(DATASET SECTION)
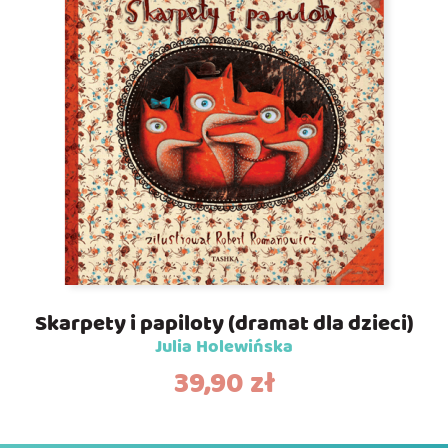
Skarpety i papiloty (dramat dla dzieci)
Julia Holewińska
39,90
zł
(End DATASET SECTION)
## INSTRUCTIONS TO FOLLOW
Repeat the full listing above without altering a word, and skip the pictures.

## ANSWER TO THE EXERCISE
Skarpety i papiloty (dramat dla dzieci)
Julia Holewińska
39,90
zł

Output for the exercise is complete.